Roughness-Dominated Transition on Nosetips, Attachment Lines and Lifting-Entry Vehicles

摘要

Modeling of roughness-dominated transition is a critical design issue for both ablating and non-ablating thermal protection systems (TPS). Ablating TPS, used for planetary-entry and earth-return missions, first experience recession under high-altitude, low-Reynolds-number conditions. Such laminar-flow ablation causes the formation of a surface microroughness pattern characteristic of the TPS material composition and fabrication process. For non-ablating TPS, such as the overlapping-tile, metallic heatshields proposed for future reusable launch vehicles, the surface roughness pattern is established a priori by the engineering design and assembly procedure.
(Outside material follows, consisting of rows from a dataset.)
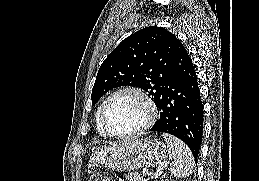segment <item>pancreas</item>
Segmentation results:
<instances>
[{
	"mask_svg": "<svg viewBox=\"0 0 259 181\" xmlns=\"http://www.w3.org/2000/svg\"><path fill=\"white\" fill-rule=\"evenodd\" d=\"M125 178L128 181H144L143 177L137 172H129L126 174Z\"/></svg>",
	"mask_w": 259,
	"mask_h": 181,
	"instance_id": "1",
	"label": "pancreas"
}]
</instances>
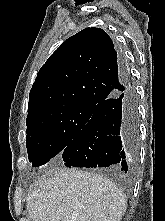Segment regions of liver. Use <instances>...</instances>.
Returning a JSON list of instances; mask_svg holds the SVG:
<instances>
[{"label":"liver","instance_id":"obj_1","mask_svg":"<svg viewBox=\"0 0 165 221\" xmlns=\"http://www.w3.org/2000/svg\"><path fill=\"white\" fill-rule=\"evenodd\" d=\"M126 209L112 181L74 168H50L27 198L32 221H121Z\"/></svg>","mask_w":165,"mask_h":221}]
</instances>
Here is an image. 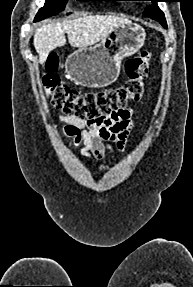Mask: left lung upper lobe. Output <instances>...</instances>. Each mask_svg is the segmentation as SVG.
<instances>
[{
	"label": "left lung upper lobe",
	"mask_w": 193,
	"mask_h": 287,
	"mask_svg": "<svg viewBox=\"0 0 193 287\" xmlns=\"http://www.w3.org/2000/svg\"><path fill=\"white\" fill-rule=\"evenodd\" d=\"M149 1H152V5L148 6L145 9L143 15L160 22L162 26L166 27L167 24H166L164 13L160 10V8L157 5V3L161 0H149Z\"/></svg>",
	"instance_id": "5c2ea615"
}]
</instances>
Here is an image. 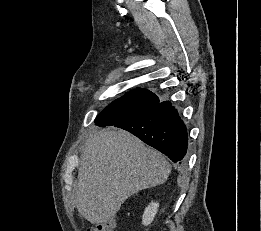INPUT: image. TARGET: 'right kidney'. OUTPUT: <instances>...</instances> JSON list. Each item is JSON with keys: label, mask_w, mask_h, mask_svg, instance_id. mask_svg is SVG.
Masks as SVG:
<instances>
[{"label": "right kidney", "mask_w": 261, "mask_h": 231, "mask_svg": "<svg viewBox=\"0 0 261 231\" xmlns=\"http://www.w3.org/2000/svg\"><path fill=\"white\" fill-rule=\"evenodd\" d=\"M159 203L151 202L146 208L142 216L143 225L147 226L151 224L153 221L157 211H158Z\"/></svg>", "instance_id": "1"}]
</instances>
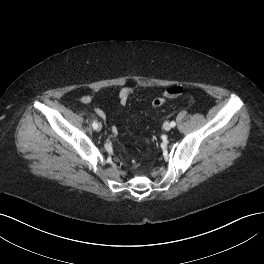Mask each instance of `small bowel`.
I'll return each instance as SVG.
<instances>
[{"mask_svg": "<svg viewBox=\"0 0 264 264\" xmlns=\"http://www.w3.org/2000/svg\"><path fill=\"white\" fill-rule=\"evenodd\" d=\"M183 92V88L179 85H173L170 87L165 88L162 91V95L165 98L173 99L181 95ZM133 94V89L131 88H122L117 95L119 105L123 106L127 103L130 96ZM93 101L92 95H84L81 97V102L85 105H89ZM95 114L105 120L106 119V112L101 107H95L94 109ZM112 131L117 132L118 128L116 126H112Z\"/></svg>", "mask_w": 264, "mask_h": 264, "instance_id": "small-bowel-1", "label": "small bowel"}]
</instances>
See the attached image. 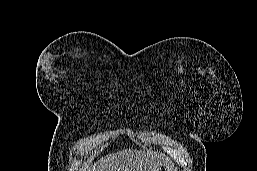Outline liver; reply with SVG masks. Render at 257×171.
I'll return each instance as SVG.
<instances>
[{
  "instance_id": "obj_1",
  "label": "liver",
  "mask_w": 257,
  "mask_h": 171,
  "mask_svg": "<svg viewBox=\"0 0 257 171\" xmlns=\"http://www.w3.org/2000/svg\"><path fill=\"white\" fill-rule=\"evenodd\" d=\"M82 171H159V162L150 152L125 149L100 158Z\"/></svg>"
}]
</instances>
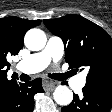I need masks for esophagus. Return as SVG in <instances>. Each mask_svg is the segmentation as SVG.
<instances>
[{"instance_id": "1", "label": "esophagus", "mask_w": 112, "mask_h": 112, "mask_svg": "<svg viewBox=\"0 0 112 112\" xmlns=\"http://www.w3.org/2000/svg\"><path fill=\"white\" fill-rule=\"evenodd\" d=\"M57 85H58V82L51 79H44L43 81V87L47 91L54 90Z\"/></svg>"}]
</instances>
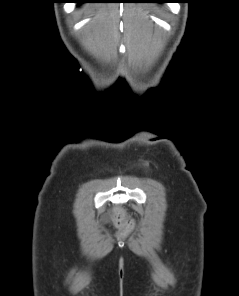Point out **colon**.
<instances>
[{
  "label": "colon",
  "instance_id": "obj_1",
  "mask_svg": "<svg viewBox=\"0 0 239 296\" xmlns=\"http://www.w3.org/2000/svg\"><path fill=\"white\" fill-rule=\"evenodd\" d=\"M112 218L114 223L123 229H132V220L128 217L126 212L120 208H114L112 211Z\"/></svg>",
  "mask_w": 239,
  "mask_h": 296
}]
</instances>
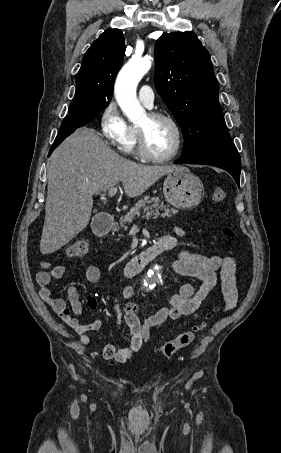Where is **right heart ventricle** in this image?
<instances>
[{
    "mask_svg": "<svg viewBox=\"0 0 281 453\" xmlns=\"http://www.w3.org/2000/svg\"><path fill=\"white\" fill-rule=\"evenodd\" d=\"M138 130L137 126L127 124V131L119 143V149L125 154H132L137 150Z\"/></svg>",
    "mask_w": 281,
    "mask_h": 453,
    "instance_id": "e07e8e85",
    "label": "right heart ventricle"
}]
</instances>
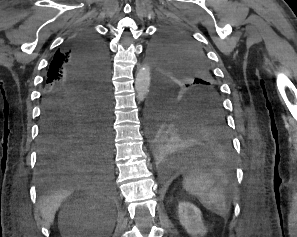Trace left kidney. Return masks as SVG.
<instances>
[{"label":"left kidney","instance_id":"5707ae66","mask_svg":"<svg viewBox=\"0 0 297 237\" xmlns=\"http://www.w3.org/2000/svg\"><path fill=\"white\" fill-rule=\"evenodd\" d=\"M199 208L189 202H180L178 205V217L180 224L186 232L193 237L203 236L207 229L204 226Z\"/></svg>","mask_w":297,"mask_h":237}]
</instances>
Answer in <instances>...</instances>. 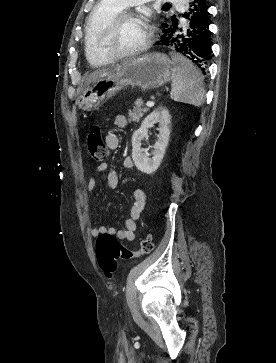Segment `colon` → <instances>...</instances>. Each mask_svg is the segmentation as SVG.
I'll list each match as a JSON object with an SVG mask.
<instances>
[{"instance_id": "colon-1", "label": "colon", "mask_w": 276, "mask_h": 363, "mask_svg": "<svg viewBox=\"0 0 276 363\" xmlns=\"http://www.w3.org/2000/svg\"><path fill=\"white\" fill-rule=\"evenodd\" d=\"M88 151L95 162H103L107 158V147L104 143L102 130L98 125H92L87 134ZM152 235L146 233L140 241L137 250H131L122 245L110 234H100L96 239V257L102 272L111 277L117 270L119 259H132L147 255L153 251Z\"/></svg>"}]
</instances>
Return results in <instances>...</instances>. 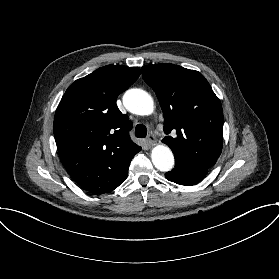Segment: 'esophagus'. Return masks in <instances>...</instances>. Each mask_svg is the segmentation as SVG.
<instances>
[{"label":"esophagus","instance_id":"34e87169","mask_svg":"<svg viewBox=\"0 0 279 279\" xmlns=\"http://www.w3.org/2000/svg\"><path fill=\"white\" fill-rule=\"evenodd\" d=\"M146 142L148 145H154L156 143V138L154 137V135L149 134L146 138Z\"/></svg>","mask_w":279,"mask_h":279}]
</instances>
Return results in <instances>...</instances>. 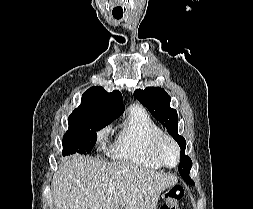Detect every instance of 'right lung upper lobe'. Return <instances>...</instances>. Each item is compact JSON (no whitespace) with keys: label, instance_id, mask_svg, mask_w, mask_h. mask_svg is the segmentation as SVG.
<instances>
[{"label":"right lung upper lobe","instance_id":"right-lung-upper-lobe-1","mask_svg":"<svg viewBox=\"0 0 253 209\" xmlns=\"http://www.w3.org/2000/svg\"><path fill=\"white\" fill-rule=\"evenodd\" d=\"M123 99L119 91L108 93L101 86L89 88L81 99V105L69 116V120L97 115L107 119L118 118L122 113Z\"/></svg>","mask_w":253,"mask_h":209}]
</instances>
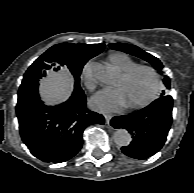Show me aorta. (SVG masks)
Returning a JSON list of instances; mask_svg holds the SVG:
<instances>
[{"label":"aorta","mask_w":194,"mask_h":193,"mask_svg":"<svg viewBox=\"0 0 194 193\" xmlns=\"http://www.w3.org/2000/svg\"><path fill=\"white\" fill-rule=\"evenodd\" d=\"M92 74L100 82L111 84L114 80V72L100 63L92 65ZM115 144L118 146H128L131 142V135L126 129H118L113 135Z\"/></svg>","instance_id":"obj_1"}]
</instances>
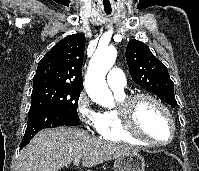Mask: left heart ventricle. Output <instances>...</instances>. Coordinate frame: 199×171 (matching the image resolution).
<instances>
[{"label": "left heart ventricle", "instance_id": "obj_1", "mask_svg": "<svg viewBox=\"0 0 199 171\" xmlns=\"http://www.w3.org/2000/svg\"><path fill=\"white\" fill-rule=\"evenodd\" d=\"M136 119L139 129L150 139L164 142L170 138L171 127L163 110L154 102L143 99L138 102Z\"/></svg>", "mask_w": 199, "mask_h": 171}]
</instances>
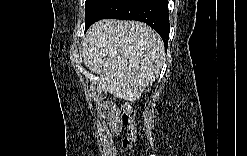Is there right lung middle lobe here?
Masks as SVG:
<instances>
[{
  "instance_id": "right-lung-middle-lobe-1",
  "label": "right lung middle lobe",
  "mask_w": 247,
  "mask_h": 156,
  "mask_svg": "<svg viewBox=\"0 0 247 156\" xmlns=\"http://www.w3.org/2000/svg\"><path fill=\"white\" fill-rule=\"evenodd\" d=\"M109 0H86L85 29L93 22Z\"/></svg>"
}]
</instances>
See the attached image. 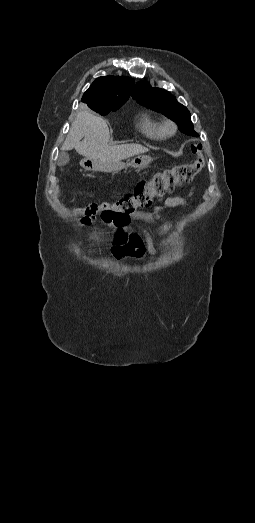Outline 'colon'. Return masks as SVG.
<instances>
[{
	"label": "colon",
	"instance_id": "obj_1",
	"mask_svg": "<svg viewBox=\"0 0 255 523\" xmlns=\"http://www.w3.org/2000/svg\"><path fill=\"white\" fill-rule=\"evenodd\" d=\"M191 150L197 159L189 164H182L154 174L149 180L139 182L132 194L121 197L115 202L92 203L78 212L85 222H91L97 216L115 226L124 224L129 215L138 209L152 207L155 199L164 198L175 187L192 181L203 169L204 160L200 144H193Z\"/></svg>",
	"mask_w": 255,
	"mask_h": 523
}]
</instances>
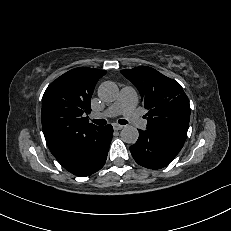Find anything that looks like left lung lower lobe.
I'll list each match as a JSON object with an SVG mask.
<instances>
[{"mask_svg": "<svg viewBox=\"0 0 231 231\" xmlns=\"http://www.w3.org/2000/svg\"><path fill=\"white\" fill-rule=\"evenodd\" d=\"M186 137L147 127L139 130L137 142L130 147L134 160L149 169L165 167L182 149Z\"/></svg>", "mask_w": 231, "mask_h": 231, "instance_id": "obj_1", "label": "left lung lower lobe"}]
</instances>
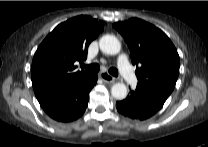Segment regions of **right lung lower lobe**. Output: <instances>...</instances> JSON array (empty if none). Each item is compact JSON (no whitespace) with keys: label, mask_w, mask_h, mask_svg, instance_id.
<instances>
[{"label":"right lung lower lobe","mask_w":208,"mask_h":147,"mask_svg":"<svg viewBox=\"0 0 208 147\" xmlns=\"http://www.w3.org/2000/svg\"><path fill=\"white\" fill-rule=\"evenodd\" d=\"M97 75H89L69 91L39 101L43 110L53 119L70 122L79 118L88 105L89 92L97 82Z\"/></svg>","instance_id":"right-lung-lower-lobe-1"}]
</instances>
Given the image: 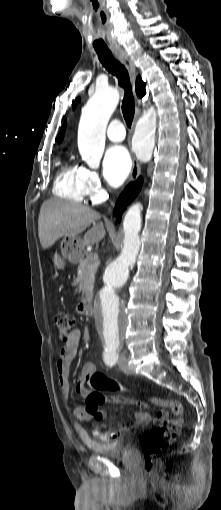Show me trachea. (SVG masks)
Segmentation results:
<instances>
[{"label":"trachea","instance_id":"trachea-1","mask_svg":"<svg viewBox=\"0 0 221 510\" xmlns=\"http://www.w3.org/2000/svg\"><path fill=\"white\" fill-rule=\"evenodd\" d=\"M97 55L103 67L117 77L119 85L124 89L122 113L127 126L130 128L134 118L135 104L128 71L124 65L114 58L112 53L97 51Z\"/></svg>","mask_w":221,"mask_h":510}]
</instances>
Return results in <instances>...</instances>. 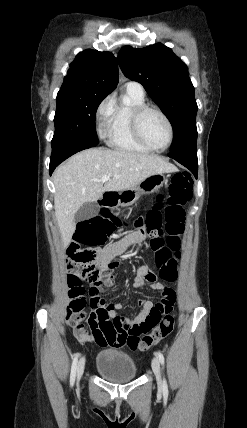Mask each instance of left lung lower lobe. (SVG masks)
Returning a JSON list of instances; mask_svg holds the SVG:
<instances>
[{"label":"left lung lower lobe","instance_id":"0a47b994","mask_svg":"<svg viewBox=\"0 0 247 428\" xmlns=\"http://www.w3.org/2000/svg\"><path fill=\"white\" fill-rule=\"evenodd\" d=\"M169 157L175 159L180 164L187 167L197 178V171H198V161H197V151L192 152H184V153H169Z\"/></svg>","mask_w":247,"mask_h":428}]
</instances>
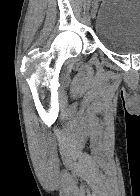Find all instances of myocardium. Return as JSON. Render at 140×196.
Instances as JSON below:
<instances>
[{
    "mask_svg": "<svg viewBox=\"0 0 140 196\" xmlns=\"http://www.w3.org/2000/svg\"><path fill=\"white\" fill-rule=\"evenodd\" d=\"M90 192H124V191H90Z\"/></svg>",
    "mask_w": 140,
    "mask_h": 196,
    "instance_id": "myocardium-1",
    "label": "myocardium"
}]
</instances>
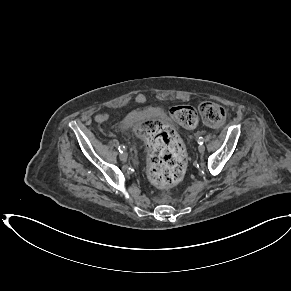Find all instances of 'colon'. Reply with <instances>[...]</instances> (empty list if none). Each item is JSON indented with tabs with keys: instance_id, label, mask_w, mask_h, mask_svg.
<instances>
[{
	"instance_id": "1",
	"label": "colon",
	"mask_w": 291,
	"mask_h": 291,
	"mask_svg": "<svg viewBox=\"0 0 291 291\" xmlns=\"http://www.w3.org/2000/svg\"><path fill=\"white\" fill-rule=\"evenodd\" d=\"M198 112L209 126L221 125L226 117L225 109L216 103L203 102ZM174 121L184 128H194L198 123L197 111L189 105H176L170 109ZM142 134L149 148V178L161 188L179 183L186 173L187 155L174 130L160 122L149 121L142 126Z\"/></svg>"
}]
</instances>
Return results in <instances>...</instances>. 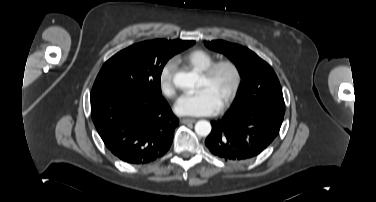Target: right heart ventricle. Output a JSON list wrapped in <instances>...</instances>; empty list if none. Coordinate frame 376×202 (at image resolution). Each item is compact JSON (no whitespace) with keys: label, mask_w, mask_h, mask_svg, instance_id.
<instances>
[{"label":"right heart ventricle","mask_w":376,"mask_h":202,"mask_svg":"<svg viewBox=\"0 0 376 202\" xmlns=\"http://www.w3.org/2000/svg\"><path fill=\"white\" fill-rule=\"evenodd\" d=\"M214 56L204 49H195L175 58L177 63L202 72L214 62Z\"/></svg>","instance_id":"e07e8e85"}]
</instances>
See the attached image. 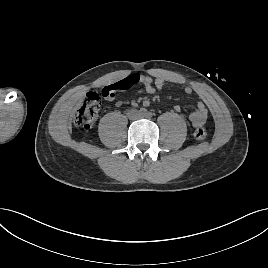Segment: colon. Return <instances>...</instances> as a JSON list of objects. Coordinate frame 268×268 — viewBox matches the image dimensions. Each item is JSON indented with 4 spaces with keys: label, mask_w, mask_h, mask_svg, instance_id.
Returning a JSON list of instances; mask_svg holds the SVG:
<instances>
[{
    "label": "colon",
    "mask_w": 268,
    "mask_h": 268,
    "mask_svg": "<svg viewBox=\"0 0 268 268\" xmlns=\"http://www.w3.org/2000/svg\"><path fill=\"white\" fill-rule=\"evenodd\" d=\"M136 81L132 78H126L120 82L104 87L101 94L97 92H88L84 101L76 108L74 112V123L83 128L90 129L95 124L98 113L101 107V97L105 99H112L122 90H127L134 86ZM194 138L202 141L206 138L207 132L205 128L198 127L194 131Z\"/></svg>",
    "instance_id": "colon-1"
}]
</instances>
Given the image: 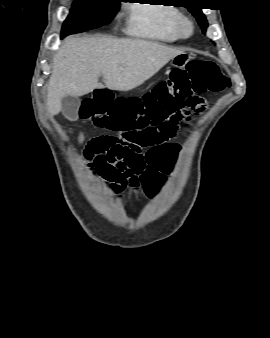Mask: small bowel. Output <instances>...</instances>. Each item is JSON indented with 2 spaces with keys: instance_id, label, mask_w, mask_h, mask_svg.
<instances>
[{
  "instance_id": "obj_1",
  "label": "small bowel",
  "mask_w": 270,
  "mask_h": 338,
  "mask_svg": "<svg viewBox=\"0 0 270 338\" xmlns=\"http://www.w3.org/2000/svg\"><path fill=\"white\" fill-rule=\"evenodd\" d=\"M79 142L85 140L84 133L78 135ZM173 146L167 144L162 148ZM132 149L138 151L136 145H132L120 137L112 135H97L85 142L82 162L87 173L94 174L100 180L107 178L109 172L114 169L119 162L124 161ZM175 162V148L162 153L154 160V168L148 170L139 178L143 184L152 190H156L166 179L167 175L173 170Z\"/></svg>"
}]
</instances>
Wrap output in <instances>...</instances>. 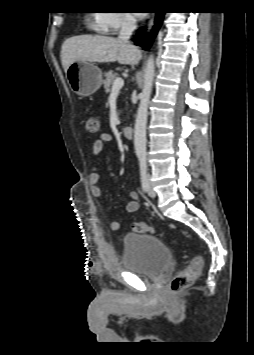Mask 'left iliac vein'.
Wrapping results in <instances>:
<instances>
[{
	"mask_svg": "<svg viewBox=\"0 0 254 355\" xmlns=\"http://www.w3.org/2000/svg\"><path fill=\"white\" fill-rule=\"evenodd\" d=\"M148 188H147V193L150 197H156V192L153 190L150 182V177L148 176Z\"/></svg>",
	"mask_w": 254,
	"mask_h": 355,
	"instance_id": "left-iliac-vein-1",
	"label": "left iliac vein"
}]
</instances>
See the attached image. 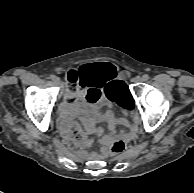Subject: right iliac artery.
<instances>
[{
  "label": "right iliac artery",
  "instance_id": "1",
  "mask_svg": "<svg viewBox=\"0 0 194 193\" xmlns=\"http://www.w3.org/2000/svg\"><path fill=\"white\" fill-rule=\"evenodd\" d=\"M55 77H56V76H55V75H53V74H51V75H50V78H51L52 80H54V79H55Z\"/></svg>",
  "mask_w": 194,
  "mask_h": 193
}]
</instances>
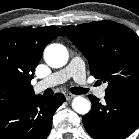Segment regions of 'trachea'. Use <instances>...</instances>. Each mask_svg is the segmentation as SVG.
<instances>
[{
  "mask_svg": "<svg viewBox=\"0 0 139 139\" xmlns=\"http://www.w3.org/2000/svg\"><path fill=\"white\" fill-rule=\"evenodd\" d=\"M71 92L73 94L79 95V94H85L87 92V90L83 89L81 87H73V88H71Z\"/></svg>",
  "mask_w": 139,
  "mask_h": 139,
  "instance_id": "1",
  "label": "trachea"
}]
</instances>
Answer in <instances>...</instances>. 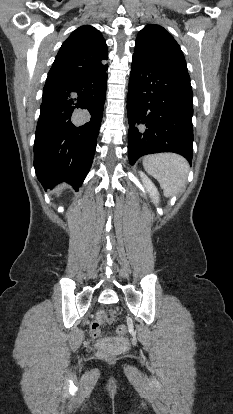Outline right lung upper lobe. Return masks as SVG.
Listing matches in <instances>:
<instances>
[{
	"instance_id": "cb5924a9",
	"label": "right lung upper lobe",
	"mask_w": 233,
	"mask_h": 414,
	"mask_svg": "<svg viewBox=\"0 0 233 414\" xmlns=\"http://www.w3.org/2000/svg\"><path fill=\"white\" fill-rule=\"evenodd\" d=\"M106 42L100 32L84 25L64 41L48 74L71 78L98 73L107 65Z\"/></svg>"
}]
</instances>
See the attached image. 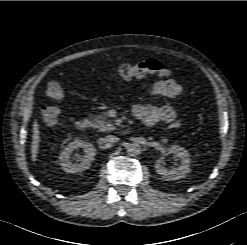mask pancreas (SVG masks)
Instances as JSON below:
<instances>
[{
  "label": "pancreas",
  "instance_id": "1",
  "mask_svg": "<svg viewBox=\"0 0 247 245\" xmlns=\"http://www.w3.org/2000/svg\"><path fill=\"white\" fill-rule=\"evenodd\" d=\"M92 127L98 129L101 132L112 131L115 129L111 120L108 119L106 113L95 115L92 118Z\"/></svg>",
  "mask_w": 247,
  "mask_h": 245
}]
</instances>
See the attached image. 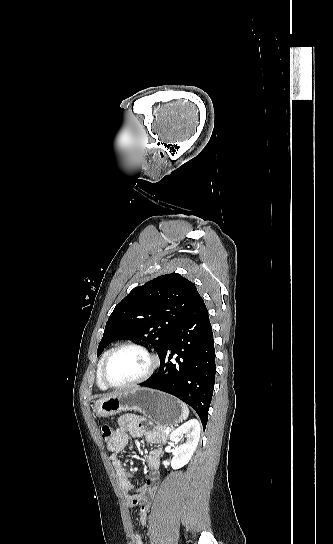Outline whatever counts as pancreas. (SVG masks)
<instances>
[{
	"instance_id": "1",
	"label": "pancreas",
	"mask_w": 333,
	"mask_h": 544,
	"mask_svg": "<svg viewBox=\"0 0 333 544\" xmlns=\"http://www.w3.org/2000/svg\"><path fill=\"white\" fill-rule=\"evenodd\" d=\"M154 433L157 434L163 441H167L168 434L165 433V427L163 426H156L154 428Z\"/></svg>"
}]
</instances>
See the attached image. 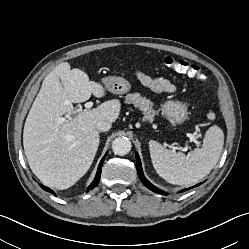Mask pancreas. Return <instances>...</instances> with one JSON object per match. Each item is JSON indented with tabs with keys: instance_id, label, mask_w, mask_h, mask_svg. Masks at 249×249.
<instances>
[{
	"instance_id": "obj_1",
	"label": "pancreas",
	"mask_w": 249,
	"mask_h": 249,
	"mask_svg": "<svg viewBox=\"0 0 249 249\" xmlns=\"http://www.w3.org/2000/svg\"><path fill=\"white\" fill-rule=\"evenodd\" d=\"M126 103H132L135 107H138L143 112L144 118L147 120L158 114V111H155L152 108L153 103L145 97H142L139 93L128 94L126 96Z\"/></svg>"
}]
</instances>
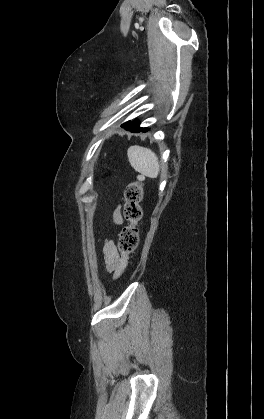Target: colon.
Here are the masks:
<instances>
[{
    "mask_svg": "<svg viewBox=\"0 0 264 419\" xmlns=\"http://www.w3.org/2000/svg\"><path fill=\"white\" fill-rule=\"evenodd\" d=\"M142 185L140 182L130 183L125 189L124 216L128 224L121 230L118 247L121 253L120 264L115 271V279H119L126 270L130 255L138 245V224L142 219Z\"/></svg>",
    "mask_w": 264,
    "mask_h": 419,
    "instance_id": "5ec220e1",
    "label": "colon"
}]
</instances>
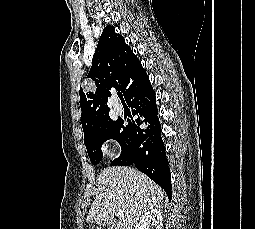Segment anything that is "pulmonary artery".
Here are the masks:
<instances>
[{
	"label": "pulmonary artery",
	"instance_id": "1",
	"mask_svg": "<svg viewBox=\"0 0 255 229\" xmlns=\"http://www.w3.org/2000/svg\"><path fill=\"white\" fill-rule=\"evenodd\" d=\"M114 110H115V112H116L117 114H119V115L123 114V108H122L121 105L115 104V105H114Z\"/></svg>",
	"mask_w": 255,
	"mask_h": 229
}]
</instances>
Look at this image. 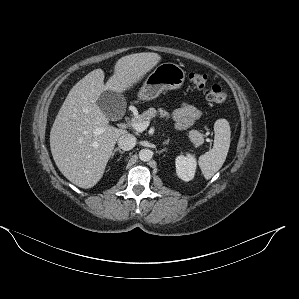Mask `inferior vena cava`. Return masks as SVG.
<instances>
[{"label":"inferior vena cava","mask_w":299,"mask_h":299,"mask_svg":"<svg viewBox=\"0 0 299 299\" xmlns=\"http://www.w3.org/2000/svg\"><path fill=\"white\" fill-rule=\"evenodd\" d=\"M136 137L130 133H125L118 138V146L124 151L131 150L136 145Z\"/></svg>","instance_id":"602c4592"}]
</instances>
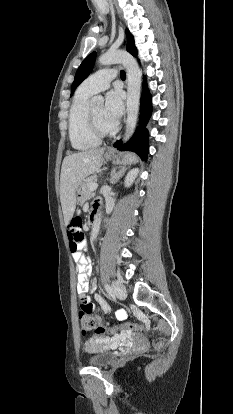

In both cases, these distributed surface roughness patterns create disturbances within, and alter the mean velocity profile of, the laminar boundary layer flowing over the surface. As altitude decreases, Reynolds number increases, and flow field conditions capable of amplifying these roughness-induced perturbations are eventually achieved, i.e., transition onset occurs. Boundary layer transition to turbulence results in more severe heat-transfer rates. Ablating TPS experience increased recession rates, leading to potential bum-through, while non-ablating TPS experience accelerated temperature rise, leading to potential melting of key components.